In Noviazgo by Marta CuevasDejar un comentario

¡¡Y que mantenga la ilusión!! El otro día escuché esta canción de Ariel Rot en un concierto y pensé: ¡Cuánta sabiduría en esta frase!

Es fácil empezar con el impulso del primer enamoramiento. Más difícil es seguir, empujados por la voluntad. Cuando surge un primer chispazo y empieza a arder el fuego, todo parece precioso y nada cuesta. Sin embargo, lo que permanece y más calienta, son las brasas que quedan después. Y esas brasas hay que alimentarlas con ilusión.

No hay que confundir amor con sentimiento. El enamoramiento es un sentimiento, que no permanece siempre. El verdadero amor, sin embargo, requiere de voluntad también. Hay que mantener la ilusión a base de pensar en el otro, de darse al otro en pequeños detalles, de sacrificarse gustosamente por el otro.

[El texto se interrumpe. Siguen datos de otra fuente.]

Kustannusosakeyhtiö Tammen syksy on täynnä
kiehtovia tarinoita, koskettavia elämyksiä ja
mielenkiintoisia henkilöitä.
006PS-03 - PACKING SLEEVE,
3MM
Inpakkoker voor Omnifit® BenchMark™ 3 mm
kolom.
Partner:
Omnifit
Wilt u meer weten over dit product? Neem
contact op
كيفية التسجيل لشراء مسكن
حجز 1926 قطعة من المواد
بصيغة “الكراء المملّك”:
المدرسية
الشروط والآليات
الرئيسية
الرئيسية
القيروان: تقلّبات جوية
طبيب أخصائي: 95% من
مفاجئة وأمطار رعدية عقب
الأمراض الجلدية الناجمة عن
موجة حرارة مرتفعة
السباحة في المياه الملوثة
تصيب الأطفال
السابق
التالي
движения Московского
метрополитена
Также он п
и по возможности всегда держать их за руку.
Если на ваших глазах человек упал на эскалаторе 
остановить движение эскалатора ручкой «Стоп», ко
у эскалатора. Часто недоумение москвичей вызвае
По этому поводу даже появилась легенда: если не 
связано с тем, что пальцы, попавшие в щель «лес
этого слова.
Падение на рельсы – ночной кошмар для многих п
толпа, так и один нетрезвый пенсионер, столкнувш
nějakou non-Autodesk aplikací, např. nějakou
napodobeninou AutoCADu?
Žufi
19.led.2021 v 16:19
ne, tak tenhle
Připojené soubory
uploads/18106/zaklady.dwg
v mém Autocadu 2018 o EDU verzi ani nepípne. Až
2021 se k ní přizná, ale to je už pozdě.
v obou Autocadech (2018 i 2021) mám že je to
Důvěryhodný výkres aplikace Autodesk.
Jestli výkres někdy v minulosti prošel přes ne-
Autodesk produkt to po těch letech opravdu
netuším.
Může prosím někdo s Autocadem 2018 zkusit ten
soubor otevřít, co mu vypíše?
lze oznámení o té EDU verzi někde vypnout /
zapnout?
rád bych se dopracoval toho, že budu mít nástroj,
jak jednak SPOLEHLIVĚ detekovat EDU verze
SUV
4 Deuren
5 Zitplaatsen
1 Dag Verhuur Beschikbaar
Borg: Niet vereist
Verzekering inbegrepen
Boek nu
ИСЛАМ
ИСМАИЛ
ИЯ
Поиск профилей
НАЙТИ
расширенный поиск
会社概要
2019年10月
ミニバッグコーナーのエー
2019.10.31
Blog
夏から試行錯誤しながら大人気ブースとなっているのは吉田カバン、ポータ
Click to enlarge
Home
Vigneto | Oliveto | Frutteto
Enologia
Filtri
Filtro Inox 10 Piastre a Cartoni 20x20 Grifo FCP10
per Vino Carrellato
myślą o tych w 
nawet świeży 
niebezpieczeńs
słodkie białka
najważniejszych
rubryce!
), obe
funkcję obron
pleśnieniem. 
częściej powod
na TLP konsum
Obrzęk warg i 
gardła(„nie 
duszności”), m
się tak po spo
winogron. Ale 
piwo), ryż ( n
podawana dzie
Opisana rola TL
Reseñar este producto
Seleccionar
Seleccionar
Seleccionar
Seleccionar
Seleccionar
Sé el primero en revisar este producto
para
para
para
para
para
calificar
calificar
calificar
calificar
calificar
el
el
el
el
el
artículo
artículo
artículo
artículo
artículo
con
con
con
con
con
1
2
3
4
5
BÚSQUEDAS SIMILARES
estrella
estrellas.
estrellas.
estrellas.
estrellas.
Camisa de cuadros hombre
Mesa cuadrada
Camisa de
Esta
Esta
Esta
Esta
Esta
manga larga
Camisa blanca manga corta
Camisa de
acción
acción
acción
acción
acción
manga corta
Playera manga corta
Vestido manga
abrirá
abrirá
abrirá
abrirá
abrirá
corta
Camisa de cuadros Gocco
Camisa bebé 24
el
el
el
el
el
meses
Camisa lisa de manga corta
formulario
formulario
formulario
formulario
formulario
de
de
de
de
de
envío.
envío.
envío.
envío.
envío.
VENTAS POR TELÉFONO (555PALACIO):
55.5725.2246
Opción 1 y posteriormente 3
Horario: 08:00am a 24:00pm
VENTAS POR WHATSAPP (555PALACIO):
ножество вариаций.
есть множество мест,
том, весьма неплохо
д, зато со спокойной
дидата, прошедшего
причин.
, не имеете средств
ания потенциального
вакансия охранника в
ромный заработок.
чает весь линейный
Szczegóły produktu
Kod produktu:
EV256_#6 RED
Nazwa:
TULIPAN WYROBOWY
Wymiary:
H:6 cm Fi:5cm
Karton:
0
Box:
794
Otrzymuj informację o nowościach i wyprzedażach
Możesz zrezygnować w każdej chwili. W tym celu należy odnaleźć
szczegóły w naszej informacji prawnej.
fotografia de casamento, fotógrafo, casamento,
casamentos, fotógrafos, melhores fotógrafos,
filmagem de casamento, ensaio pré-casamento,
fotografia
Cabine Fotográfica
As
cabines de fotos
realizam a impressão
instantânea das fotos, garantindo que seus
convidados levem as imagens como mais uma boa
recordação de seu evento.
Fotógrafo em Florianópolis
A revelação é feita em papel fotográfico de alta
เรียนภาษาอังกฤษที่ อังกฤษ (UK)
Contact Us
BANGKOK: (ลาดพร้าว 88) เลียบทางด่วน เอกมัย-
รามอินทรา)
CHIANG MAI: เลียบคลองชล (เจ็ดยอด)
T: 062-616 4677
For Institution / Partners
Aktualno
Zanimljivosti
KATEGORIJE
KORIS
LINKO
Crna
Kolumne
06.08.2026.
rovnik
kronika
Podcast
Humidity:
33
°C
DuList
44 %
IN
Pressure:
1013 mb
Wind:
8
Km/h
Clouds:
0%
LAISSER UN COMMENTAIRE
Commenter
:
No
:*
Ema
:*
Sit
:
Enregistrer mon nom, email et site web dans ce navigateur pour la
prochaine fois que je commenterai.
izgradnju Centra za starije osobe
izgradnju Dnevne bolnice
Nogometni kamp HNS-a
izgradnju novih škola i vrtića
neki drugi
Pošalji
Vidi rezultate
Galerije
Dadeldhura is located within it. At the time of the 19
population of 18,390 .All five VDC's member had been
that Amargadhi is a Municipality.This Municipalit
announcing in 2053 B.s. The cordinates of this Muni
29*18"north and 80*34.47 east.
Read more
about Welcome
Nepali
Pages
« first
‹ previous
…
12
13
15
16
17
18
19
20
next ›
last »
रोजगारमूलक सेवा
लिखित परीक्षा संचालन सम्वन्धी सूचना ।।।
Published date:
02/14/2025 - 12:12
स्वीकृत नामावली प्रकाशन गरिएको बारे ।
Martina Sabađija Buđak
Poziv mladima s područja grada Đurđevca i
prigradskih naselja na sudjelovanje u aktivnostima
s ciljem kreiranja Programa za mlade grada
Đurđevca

Para ser capaz de hacer esto, primero hay que conocer a la otra persona; saber cuales son sus gustos, sus ideas, sus proyectos, sus aspiraciones. Y como principalmente se conoce a alguien es hablando; hablando mucho y hablando de todo.

A veces nos intentan hacer creer que se conoce al otro, y se le quiere mucho, con el roce físico y con la sensualidad. Se olvida aquí la parte fundamental de la persona: su alma, su parte espiritual, su inteligencia. No somos sólo cuerpo. Tenemos alma, inteligencia y voluntad.

El noviazgo es una etapa preciosa y apasionante en la que es importante compartir no sólo ratos divertidos y aficiones si no también ideas. Porque, para compartir la vida con alguien, es fundamental una visión del mundo compartida, un estilo de vida parecido. Para construir algo en común, hay que estar de acuerdo en temas fundamentales. Si no, lo normal es que las cosas acaben por no funcionar.

Así que…¡a acrecentar la ilusión! Porque la vida es un baile de ilusiones y en la felicidad del otro está también nuestra propia felicidad.